Encomendado pelo anterior Governo, a comunicação social divulgou na passada semana a versão preliminar do Livro Verde da Segurança Social, agregando os contributos de um grupo de alegados peritos na matéria de contas sobre a sustentabilidade do nosso modelo atual de repartição.

Posteriormente, alguns desses alegados peritos manifestaram a sua indignação pela divulgação, alegando que seriam apenas medidas avulsas. Ao coro juntou-se a central sindical do regime, que se queixou de que o fórum adequado para a divulgação seria outro. Deduz-se que estarão melindrados por terem sido ignorados.

Quase todos com impecáveis credenciais de esquerda, os alegados peritos têm o pequeno problema de não serem peritos no tema, mas apenas pessoas inteligentes e com boa imprensa. O suficiente, talvez, para domar alguma central sindical mais influenciável.

Isto dito, as recomendações dos alegados peritos mais não fazem do que penalizar os trabalhadores. Sempre os trabalhadores, claro está. Ora, por menos, por muito menos, levantaram-se em protesto os sindicatos franceses contra o plano de suposta reforma da Segurança Social francesa. Aqui, como lá, o mesmo diapasão: adiar a idade de reforma, restringir o acesso à reforma antecipada em caso de desemprego de longa duração estrutural,ou dificultar o acesso à reforma, apesar da penosidade psicológica de algumas carreiras de elevado desgaste. Enfim, um desfile de horrores sem fim.

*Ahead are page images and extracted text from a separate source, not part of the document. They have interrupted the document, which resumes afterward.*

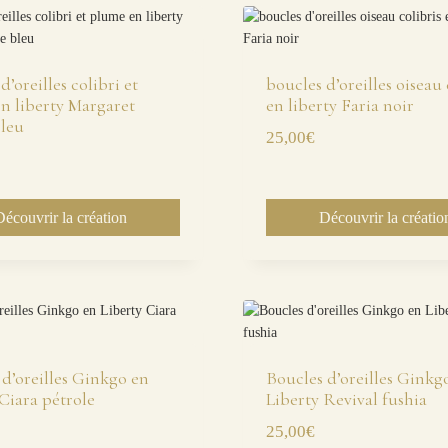
d’oreilles colibri et
boucles d’oreilles oiseau 
n liberty Margaret
en liberty Faria noir
leu
25,00
€
Découvrir la création
Découvrir la créatio
 d’oreilles Ginkgo en
Boucles d’oreilles Ginkg
Ciara pétrole
Liberty Revival fushia
25,00
€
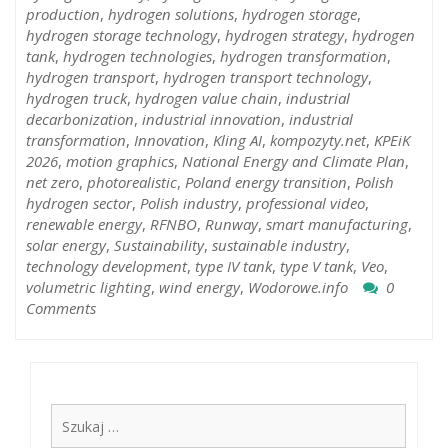
production
,
hydrogen solutions
,
hydrogen storage
,
hydrogen storage technology
,
hydrogen strategy
,
hydrogen
tank
,
hydrogen technologies
,
hydrogen transformation
,
hydrogen transport
,
hydrogen transport technology
,
hydrogen truck
,
hydrogen value chain
,
industrial
decarbonization
,
industrial innovation
,
industrial
transformation
,
Innovation
,
Kling AI
,
kompozyty.net
,
KPEiK
2026
,
motion graphics
,
National Energy and Climate Plan
,
net zero
,
photorealistic
,
Poland energy transition
,
Polish
hydrogen sector
,
Polish industry
,
professional video
,
renewable energy
,
RFNBO
,
Runway
,
smart manufacturing
,
solar energy
,
Sustainability
,
sustainable industry
,
technology development
,
type IV tank
,
type V tank
,
Veo
,
volumetric lighting
,
wind energy
,
Wodorowe.info
0
Comments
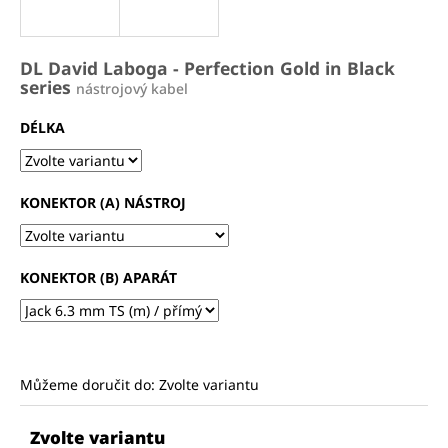
a
j
DL David Laboga - Perfection Gold in Black
í
series
nástrojový kabel
t
?
DÉLKA
KONEKTOR (A) NÁSTROJ
HLEDAT
KONEKTOR (B) APARÁT
D
o
p
o
Můžeme doručit do:
Zvolte variantu
r
u
Zvolte variantu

Por outro lado, convém realçar que o nosso modelo puro de repartição aliena os cidadãos, gera uma cruel incerteza e reduz as expectativas fundadas de dignidade das prestações das pensões de velhice e de sobrevivência. Ao não divulgar as contas atuariais por tipologia e por pessoa, ao não convidar as empresas e os cidadãos a empenharem-se na constituição e no reforço de segundos e terceiros pilares, este modelo perpetua uma situação de fragilidade assente exclusivamente em variáveis como as empresas de trabalho-intensivo, os nascimentos e a imigração.

Sejamos claros. Não precisamos de mais imigrantes para sustentar um modelo monolítico. Não precisamos de mais restrições que penalizam os trabalhadores e os deixam à mercê de reestruturações empresariais decididas à escala global e sem o escape da reforma. Nem precisamos de alegados peritos.

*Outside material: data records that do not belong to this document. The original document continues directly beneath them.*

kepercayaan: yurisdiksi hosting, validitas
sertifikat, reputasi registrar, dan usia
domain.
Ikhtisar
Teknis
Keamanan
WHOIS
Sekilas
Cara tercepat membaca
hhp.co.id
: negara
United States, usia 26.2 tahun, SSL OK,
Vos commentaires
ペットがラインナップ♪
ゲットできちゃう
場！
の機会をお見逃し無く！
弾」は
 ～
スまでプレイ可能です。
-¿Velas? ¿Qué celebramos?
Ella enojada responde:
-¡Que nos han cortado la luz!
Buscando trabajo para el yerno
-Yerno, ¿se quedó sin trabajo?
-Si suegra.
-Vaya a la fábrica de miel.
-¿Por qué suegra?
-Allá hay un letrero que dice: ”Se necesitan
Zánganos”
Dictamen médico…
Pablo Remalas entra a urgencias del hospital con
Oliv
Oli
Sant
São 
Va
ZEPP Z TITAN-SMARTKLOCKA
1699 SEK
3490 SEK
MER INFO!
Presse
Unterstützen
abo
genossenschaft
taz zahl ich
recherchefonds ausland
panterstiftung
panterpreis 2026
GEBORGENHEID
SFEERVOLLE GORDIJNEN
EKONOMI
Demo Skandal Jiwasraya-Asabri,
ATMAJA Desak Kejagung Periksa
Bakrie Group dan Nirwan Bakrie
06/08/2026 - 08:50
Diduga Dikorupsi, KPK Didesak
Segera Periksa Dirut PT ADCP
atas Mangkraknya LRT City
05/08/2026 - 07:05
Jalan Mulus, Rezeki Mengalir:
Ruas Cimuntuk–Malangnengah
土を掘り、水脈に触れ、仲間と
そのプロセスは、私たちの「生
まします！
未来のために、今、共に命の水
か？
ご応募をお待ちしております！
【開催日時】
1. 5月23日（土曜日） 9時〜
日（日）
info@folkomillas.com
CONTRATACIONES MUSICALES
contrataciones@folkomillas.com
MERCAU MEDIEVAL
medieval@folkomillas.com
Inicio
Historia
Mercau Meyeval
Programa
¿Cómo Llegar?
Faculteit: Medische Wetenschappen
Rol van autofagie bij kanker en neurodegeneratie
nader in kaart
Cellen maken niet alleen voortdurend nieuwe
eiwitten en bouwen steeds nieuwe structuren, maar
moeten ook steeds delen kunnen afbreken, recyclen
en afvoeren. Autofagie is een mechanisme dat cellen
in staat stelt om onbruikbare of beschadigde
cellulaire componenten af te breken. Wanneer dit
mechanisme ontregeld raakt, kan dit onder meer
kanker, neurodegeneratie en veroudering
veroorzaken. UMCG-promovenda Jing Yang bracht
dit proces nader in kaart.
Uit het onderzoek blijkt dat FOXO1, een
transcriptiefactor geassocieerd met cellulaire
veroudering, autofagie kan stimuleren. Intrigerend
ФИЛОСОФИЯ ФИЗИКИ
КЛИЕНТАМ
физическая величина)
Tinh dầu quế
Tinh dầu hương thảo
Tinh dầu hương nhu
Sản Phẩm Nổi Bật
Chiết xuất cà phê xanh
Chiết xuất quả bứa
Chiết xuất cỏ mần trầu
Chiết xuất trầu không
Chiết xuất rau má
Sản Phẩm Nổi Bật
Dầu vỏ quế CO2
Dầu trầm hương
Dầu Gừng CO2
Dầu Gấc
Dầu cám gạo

Do que necessitamos é de transparência sobre o valor expectável de pensão de cada trabalhador. Do que precisamos é de colocar as transações digitais, os robôs e as máquinas, os royalties pagos às casas-mãe, todos a financiar o modelo de pensões de velhice numa parte equivalente aos salários e ao emprego.

Insistir em deixar de fora, entre outras, as plataformas digitais de comércio eletrónico, as redes sociais, as operações de capital intensivo, assim prejudicando os trabalhadores e as empresas que criam emprego, é por demais idiota e não é sequer de esquerda.

Portanto, com toda a franqueza, à luz do que ficámos a conhecer, a conclusão é clara: cartão amarelo, a tender muitíssimo para o vermelho, para o tal Livro Verde.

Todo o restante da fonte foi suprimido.